I am the Lead Electrical Engineer on a number of projects, responsible for design, project management, and delivery of our design to our clients. We are often the prime consultant on projects, the head consultant. We retain an architect or a structural engineer directly,  or select them on behalf of the client. In those cases, the client retains them but we manage overall the process. We also manage the procurement of equipment and services for the client.

How has working here helped you grow in your career?

It was the first job I had out of school, so I’ve grown quite a bit in my career.

“I’ve enjoyed diverse opportunities being able to work on multiple projects, with multiple clients, with multiple diverse models.”

 

Why did you want to become an engineer?

I was interested in technology and, I thought it would be interesting to have a career at that field.

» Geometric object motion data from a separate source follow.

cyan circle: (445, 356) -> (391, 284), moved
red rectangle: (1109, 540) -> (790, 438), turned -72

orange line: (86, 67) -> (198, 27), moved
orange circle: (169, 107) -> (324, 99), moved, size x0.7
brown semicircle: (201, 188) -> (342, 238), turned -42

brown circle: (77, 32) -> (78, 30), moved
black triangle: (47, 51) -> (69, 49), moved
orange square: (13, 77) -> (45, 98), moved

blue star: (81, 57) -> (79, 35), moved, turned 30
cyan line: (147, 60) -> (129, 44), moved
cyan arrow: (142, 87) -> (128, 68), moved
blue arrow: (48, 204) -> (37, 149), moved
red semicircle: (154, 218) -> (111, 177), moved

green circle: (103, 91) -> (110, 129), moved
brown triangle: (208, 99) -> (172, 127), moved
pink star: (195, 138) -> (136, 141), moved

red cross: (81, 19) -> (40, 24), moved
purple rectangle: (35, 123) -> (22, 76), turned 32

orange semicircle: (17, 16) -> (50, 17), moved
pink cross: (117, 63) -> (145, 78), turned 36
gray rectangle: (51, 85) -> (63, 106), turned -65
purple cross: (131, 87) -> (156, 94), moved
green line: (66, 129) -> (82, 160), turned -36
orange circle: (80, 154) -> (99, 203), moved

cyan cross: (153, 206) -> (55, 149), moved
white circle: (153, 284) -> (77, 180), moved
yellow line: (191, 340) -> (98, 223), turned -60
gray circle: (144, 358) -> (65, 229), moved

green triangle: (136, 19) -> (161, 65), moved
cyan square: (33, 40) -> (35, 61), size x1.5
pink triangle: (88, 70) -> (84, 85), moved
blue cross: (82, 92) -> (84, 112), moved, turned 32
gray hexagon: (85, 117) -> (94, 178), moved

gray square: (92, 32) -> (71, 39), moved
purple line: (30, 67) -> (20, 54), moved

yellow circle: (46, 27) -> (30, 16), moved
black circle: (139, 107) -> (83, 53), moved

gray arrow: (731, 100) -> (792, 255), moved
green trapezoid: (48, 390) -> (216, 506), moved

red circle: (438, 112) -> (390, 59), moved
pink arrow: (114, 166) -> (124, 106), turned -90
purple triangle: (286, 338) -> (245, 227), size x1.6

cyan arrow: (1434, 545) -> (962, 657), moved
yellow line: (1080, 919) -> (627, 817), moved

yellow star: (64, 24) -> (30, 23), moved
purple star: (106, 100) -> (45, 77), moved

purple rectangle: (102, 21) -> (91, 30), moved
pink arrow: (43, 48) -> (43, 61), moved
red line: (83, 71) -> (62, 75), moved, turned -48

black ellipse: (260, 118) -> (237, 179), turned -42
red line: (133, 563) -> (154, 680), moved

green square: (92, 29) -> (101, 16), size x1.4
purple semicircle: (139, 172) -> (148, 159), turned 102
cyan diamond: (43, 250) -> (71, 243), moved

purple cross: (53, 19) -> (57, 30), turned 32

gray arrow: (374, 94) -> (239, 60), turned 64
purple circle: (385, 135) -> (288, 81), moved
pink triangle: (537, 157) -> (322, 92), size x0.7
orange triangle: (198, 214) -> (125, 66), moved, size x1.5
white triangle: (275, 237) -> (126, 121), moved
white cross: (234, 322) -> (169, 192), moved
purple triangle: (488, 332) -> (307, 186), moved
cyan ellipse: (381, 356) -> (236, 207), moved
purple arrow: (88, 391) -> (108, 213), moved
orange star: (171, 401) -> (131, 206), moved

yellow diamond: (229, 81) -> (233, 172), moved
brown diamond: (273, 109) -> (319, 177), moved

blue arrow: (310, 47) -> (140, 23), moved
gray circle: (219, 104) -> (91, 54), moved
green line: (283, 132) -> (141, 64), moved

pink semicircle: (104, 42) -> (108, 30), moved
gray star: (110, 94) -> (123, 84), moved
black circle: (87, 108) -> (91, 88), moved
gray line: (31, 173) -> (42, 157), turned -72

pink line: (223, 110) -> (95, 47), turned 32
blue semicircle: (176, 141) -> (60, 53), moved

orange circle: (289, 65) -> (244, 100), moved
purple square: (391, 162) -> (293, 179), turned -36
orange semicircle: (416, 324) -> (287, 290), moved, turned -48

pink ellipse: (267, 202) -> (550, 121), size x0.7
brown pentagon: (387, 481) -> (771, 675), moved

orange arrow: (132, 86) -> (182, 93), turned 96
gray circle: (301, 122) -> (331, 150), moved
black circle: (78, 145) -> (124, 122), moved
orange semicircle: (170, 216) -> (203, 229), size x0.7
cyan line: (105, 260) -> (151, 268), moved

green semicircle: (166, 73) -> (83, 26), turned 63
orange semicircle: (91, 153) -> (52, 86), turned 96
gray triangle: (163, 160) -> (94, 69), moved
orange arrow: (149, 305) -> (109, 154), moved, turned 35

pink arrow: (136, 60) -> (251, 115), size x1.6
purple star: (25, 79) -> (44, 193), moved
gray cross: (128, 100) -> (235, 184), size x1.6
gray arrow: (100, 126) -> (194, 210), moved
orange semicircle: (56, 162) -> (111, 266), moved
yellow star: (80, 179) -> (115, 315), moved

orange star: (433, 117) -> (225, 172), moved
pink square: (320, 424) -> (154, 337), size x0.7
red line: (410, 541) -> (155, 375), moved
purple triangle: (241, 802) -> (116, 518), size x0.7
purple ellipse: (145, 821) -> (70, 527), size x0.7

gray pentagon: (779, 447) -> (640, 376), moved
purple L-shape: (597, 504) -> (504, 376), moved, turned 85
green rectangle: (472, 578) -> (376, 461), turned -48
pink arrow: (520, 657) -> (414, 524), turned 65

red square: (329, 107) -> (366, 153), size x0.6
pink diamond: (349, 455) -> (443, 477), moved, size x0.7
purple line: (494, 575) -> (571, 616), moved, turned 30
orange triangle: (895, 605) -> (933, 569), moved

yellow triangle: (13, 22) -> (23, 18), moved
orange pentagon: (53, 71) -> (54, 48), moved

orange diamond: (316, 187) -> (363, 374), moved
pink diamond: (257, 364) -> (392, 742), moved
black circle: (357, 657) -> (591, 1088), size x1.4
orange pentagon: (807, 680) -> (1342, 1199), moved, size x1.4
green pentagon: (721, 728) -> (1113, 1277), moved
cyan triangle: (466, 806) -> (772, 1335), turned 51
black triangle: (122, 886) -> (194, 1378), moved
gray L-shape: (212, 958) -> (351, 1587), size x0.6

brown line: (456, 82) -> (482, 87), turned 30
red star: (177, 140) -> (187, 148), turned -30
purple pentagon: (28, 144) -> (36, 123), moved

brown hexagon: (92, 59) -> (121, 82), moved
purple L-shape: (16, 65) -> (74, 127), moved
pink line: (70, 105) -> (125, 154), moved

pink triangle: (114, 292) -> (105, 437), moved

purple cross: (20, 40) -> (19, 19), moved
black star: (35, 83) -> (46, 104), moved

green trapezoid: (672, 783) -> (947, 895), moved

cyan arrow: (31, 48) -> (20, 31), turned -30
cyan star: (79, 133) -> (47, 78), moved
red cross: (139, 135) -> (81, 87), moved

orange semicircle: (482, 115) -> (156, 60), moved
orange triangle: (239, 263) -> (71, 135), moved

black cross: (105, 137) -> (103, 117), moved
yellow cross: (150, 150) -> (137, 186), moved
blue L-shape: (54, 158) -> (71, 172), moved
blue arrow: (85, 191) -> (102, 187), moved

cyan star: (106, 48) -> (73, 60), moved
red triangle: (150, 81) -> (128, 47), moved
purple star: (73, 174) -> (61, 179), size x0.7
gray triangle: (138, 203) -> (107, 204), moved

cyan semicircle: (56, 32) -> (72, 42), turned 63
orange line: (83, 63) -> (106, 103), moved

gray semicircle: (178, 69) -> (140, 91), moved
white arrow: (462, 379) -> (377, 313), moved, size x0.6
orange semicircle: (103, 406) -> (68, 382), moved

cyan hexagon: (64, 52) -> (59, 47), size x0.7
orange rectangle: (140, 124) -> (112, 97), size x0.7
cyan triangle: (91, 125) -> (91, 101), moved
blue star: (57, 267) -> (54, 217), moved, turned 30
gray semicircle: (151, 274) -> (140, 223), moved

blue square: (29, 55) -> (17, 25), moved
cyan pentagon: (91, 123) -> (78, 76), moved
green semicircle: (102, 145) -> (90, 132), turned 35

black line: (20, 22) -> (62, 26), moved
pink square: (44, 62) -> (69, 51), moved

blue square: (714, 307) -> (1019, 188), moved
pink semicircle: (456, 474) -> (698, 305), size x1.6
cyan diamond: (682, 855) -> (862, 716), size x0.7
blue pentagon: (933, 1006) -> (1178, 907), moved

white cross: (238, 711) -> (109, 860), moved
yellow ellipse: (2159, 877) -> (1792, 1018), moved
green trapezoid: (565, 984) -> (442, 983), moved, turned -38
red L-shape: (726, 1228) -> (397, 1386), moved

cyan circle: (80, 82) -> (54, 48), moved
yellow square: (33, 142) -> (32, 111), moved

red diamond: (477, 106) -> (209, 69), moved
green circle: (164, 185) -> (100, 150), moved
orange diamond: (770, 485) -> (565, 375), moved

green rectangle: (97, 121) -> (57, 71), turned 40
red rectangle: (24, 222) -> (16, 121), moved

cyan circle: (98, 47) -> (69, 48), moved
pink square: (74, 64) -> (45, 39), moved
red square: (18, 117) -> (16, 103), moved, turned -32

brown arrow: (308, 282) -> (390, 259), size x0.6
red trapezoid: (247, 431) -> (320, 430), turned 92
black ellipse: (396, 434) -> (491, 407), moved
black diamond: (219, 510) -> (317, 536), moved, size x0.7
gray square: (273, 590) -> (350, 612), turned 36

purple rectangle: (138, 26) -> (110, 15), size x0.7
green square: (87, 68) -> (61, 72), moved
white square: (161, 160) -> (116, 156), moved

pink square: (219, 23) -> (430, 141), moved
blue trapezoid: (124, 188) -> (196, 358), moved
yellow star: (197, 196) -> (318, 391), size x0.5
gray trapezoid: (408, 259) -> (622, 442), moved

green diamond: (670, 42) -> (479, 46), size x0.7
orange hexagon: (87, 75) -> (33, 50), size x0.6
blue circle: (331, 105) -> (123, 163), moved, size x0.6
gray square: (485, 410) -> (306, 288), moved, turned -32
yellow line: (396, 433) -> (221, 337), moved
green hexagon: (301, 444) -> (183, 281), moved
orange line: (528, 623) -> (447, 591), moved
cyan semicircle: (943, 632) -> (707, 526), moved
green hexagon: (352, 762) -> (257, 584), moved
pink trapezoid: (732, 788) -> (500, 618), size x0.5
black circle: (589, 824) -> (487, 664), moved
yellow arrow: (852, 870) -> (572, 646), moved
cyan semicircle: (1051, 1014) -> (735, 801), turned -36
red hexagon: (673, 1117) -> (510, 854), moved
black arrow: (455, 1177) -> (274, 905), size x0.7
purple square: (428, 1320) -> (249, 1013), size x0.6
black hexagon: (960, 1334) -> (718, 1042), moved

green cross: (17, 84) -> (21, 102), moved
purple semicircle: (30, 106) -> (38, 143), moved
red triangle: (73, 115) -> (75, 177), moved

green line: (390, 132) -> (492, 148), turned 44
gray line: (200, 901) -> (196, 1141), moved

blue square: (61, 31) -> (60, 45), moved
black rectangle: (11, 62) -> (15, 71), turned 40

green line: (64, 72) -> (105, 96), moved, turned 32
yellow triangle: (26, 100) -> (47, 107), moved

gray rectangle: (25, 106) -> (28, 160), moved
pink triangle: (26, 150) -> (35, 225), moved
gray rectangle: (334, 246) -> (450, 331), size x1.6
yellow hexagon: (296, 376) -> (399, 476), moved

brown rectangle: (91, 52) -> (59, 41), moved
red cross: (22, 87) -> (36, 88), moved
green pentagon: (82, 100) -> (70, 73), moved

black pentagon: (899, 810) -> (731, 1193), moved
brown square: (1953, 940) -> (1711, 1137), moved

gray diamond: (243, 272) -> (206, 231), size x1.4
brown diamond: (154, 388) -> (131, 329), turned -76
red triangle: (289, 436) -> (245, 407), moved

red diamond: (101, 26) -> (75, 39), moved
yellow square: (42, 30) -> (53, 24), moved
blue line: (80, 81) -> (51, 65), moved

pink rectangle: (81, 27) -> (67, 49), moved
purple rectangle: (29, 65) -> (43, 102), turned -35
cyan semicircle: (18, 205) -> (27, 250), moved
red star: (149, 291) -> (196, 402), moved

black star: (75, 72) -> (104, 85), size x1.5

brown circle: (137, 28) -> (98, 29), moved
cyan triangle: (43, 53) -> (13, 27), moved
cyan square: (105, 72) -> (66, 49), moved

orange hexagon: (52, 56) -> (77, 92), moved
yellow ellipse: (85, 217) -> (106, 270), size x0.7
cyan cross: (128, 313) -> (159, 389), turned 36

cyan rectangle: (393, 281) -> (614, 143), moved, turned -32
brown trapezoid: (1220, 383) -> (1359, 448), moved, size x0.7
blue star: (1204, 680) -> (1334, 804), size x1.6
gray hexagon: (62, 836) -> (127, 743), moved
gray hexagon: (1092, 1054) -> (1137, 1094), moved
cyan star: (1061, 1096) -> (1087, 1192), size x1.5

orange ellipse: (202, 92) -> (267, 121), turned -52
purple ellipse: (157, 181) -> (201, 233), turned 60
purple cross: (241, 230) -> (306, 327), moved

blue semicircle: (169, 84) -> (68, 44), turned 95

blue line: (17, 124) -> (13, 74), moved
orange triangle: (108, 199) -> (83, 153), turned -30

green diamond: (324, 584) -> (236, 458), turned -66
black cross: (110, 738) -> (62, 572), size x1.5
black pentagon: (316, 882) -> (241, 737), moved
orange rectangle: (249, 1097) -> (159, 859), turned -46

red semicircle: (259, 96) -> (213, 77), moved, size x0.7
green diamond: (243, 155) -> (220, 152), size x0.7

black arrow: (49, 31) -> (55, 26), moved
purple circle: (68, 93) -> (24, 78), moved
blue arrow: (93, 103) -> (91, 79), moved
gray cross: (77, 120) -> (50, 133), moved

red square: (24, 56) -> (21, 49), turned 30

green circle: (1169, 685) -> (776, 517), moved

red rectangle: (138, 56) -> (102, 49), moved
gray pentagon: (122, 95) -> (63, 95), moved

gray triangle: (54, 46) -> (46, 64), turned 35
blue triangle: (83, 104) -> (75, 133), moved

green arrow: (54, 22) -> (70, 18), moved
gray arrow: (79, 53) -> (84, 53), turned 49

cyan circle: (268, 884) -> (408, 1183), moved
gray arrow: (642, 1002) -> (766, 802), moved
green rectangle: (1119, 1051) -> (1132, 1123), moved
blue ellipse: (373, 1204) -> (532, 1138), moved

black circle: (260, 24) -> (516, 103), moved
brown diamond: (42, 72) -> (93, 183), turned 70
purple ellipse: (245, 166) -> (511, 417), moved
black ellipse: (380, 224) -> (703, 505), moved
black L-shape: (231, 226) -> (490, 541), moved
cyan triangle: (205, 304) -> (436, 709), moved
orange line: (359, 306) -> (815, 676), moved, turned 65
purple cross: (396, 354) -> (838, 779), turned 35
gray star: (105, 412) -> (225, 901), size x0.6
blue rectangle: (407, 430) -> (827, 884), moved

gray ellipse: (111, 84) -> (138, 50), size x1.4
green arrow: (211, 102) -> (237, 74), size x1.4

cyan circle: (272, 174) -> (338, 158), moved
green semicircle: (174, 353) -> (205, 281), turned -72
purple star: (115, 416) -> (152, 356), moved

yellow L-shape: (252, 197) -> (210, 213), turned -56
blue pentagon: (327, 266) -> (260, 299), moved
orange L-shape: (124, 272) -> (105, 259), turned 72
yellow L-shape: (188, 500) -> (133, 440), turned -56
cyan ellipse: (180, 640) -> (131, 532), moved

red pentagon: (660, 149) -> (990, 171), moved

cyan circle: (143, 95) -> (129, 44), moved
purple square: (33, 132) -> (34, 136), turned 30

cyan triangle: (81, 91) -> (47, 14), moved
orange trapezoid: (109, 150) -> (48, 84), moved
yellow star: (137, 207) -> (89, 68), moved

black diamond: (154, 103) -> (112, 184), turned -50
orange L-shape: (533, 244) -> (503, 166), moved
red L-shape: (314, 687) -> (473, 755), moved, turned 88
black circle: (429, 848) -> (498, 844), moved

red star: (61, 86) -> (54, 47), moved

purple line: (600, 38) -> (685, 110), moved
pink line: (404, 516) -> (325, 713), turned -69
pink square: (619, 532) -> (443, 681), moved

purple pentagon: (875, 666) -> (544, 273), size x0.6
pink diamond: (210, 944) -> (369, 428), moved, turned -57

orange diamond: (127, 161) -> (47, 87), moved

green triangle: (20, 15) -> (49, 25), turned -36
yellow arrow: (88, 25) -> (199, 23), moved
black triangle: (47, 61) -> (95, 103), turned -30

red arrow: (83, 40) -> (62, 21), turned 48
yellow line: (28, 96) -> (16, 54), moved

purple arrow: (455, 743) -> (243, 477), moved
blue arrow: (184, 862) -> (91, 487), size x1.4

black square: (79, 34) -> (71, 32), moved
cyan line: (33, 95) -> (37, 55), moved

What project are you most proud of?

I really felt good about the Sunnybrook High Voltage Emergency Project. That was one I designed and was the Electrical Lead. It was a project where we took a completely functional hospital and rebuilt their emergency power plant without compromising emergency power to the hospital the bew plant was built within the footprint of the exisiting plant. It was a very challenging project, which involved multiple phases of construction. 

What are some of the things about the company that you really like?

I like the dedication over the years to the library collection. I thought that was pretty great. Some of the people who work in Records Management have a background in library science. The company has been dedicated to the knowledge behind engineering we have books from 20s. It speaks to the longevity of the company. Over the years, people have accumulated technical standards, books, journals and things pertinent to older systems and technologies. A lot of places don’t have a comparable knowledge base.

When you started with the company, did you have a time when a senior staff member helped you along? 

When I started, they used to pair the new grads with an inspector and send them to construction projects. I spent probably 2 to 3 weeks doing that. You got to see the practical aspects of construction which puts a lot of things in perspective when you are designing. For me, that had a lasting impact. Additionally, I was fortunate that I had some projects that went into construction when I started. They had already been designed and I was tasked with looking after the contract administration. Seeing other people’s designs, how they were being built, some of the issues that come up, was very useful.

What inspires you?

Family, friends and doing good work. 

What trends or technologies on the horizon excite you most?

I always tell younger staff, one of the best things ever invented was the digital camera. It may not seem all that great now because it is so prevalent. Also PDFs. When I started, the majority of submittals were paper. We would receive paper submittals, we would do our reviews, we would staple our reviews to them and courier it out. You’d do a large project with a wealth of information, and you would no longer have it at your fingertips because it was all on paper, which is now stored off site. But, nowadays, it’s all PDFs. You can keep a copy and everything is readily available. Same with digital cameras. Somebody can go to site and take photos of what they are working on. You’ll always have that reference to go back to later: “oh, this is what I did on the last job. Maybe it didn’t go exactly as planned – let’s do it a bit differently this time”. Today, the technology gives you accessibility that you didn’t have in the past.

What skills or traits helped you advance in your career from the new grad stage?

I always believed in making the product you are selling better in order to be more competitive. Have diverse experience. Obviously, getting licenses and certifications speak to a broader experience and broader knowledge base. When you are selling services, you want to make sure the clients understand they are paying for experience, for somebody who does this for a living. They don’t have people on staff to do the work, so they are hiring us.